### INPUT DATA
- Opening Delimiter -
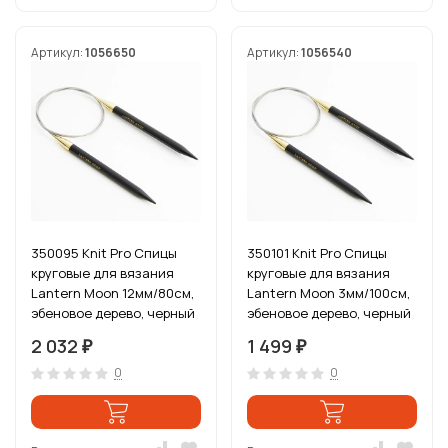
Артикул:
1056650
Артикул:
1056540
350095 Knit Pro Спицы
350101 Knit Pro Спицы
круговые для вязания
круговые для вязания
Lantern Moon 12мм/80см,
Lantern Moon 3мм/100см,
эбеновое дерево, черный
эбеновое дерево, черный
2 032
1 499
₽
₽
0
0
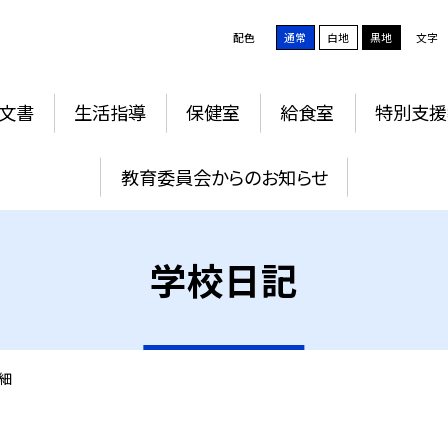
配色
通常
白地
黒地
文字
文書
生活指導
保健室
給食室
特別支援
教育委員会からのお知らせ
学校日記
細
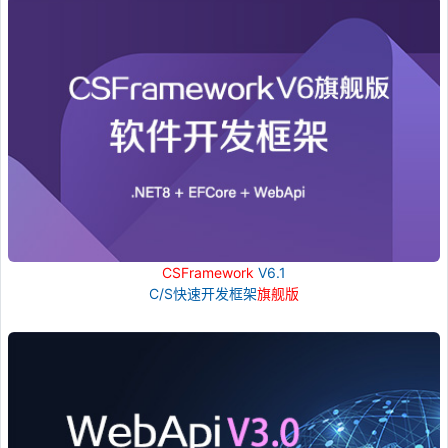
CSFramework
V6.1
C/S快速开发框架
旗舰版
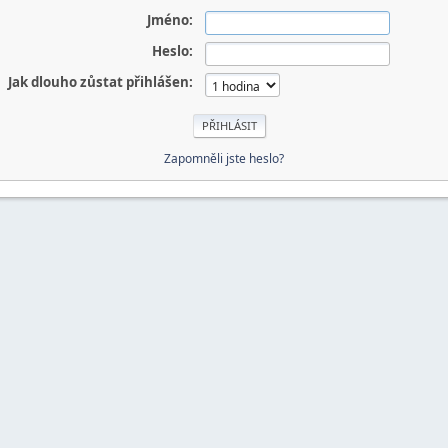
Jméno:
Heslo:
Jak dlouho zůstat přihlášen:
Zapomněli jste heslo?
- Closing Delimiter -
### TASK OBJECTIVE
Pull every line containing "Moon" out of the records.

### RESULT BELOW
Lantern Moon 12мм/80см,
Lantern Moon 3мм/100см,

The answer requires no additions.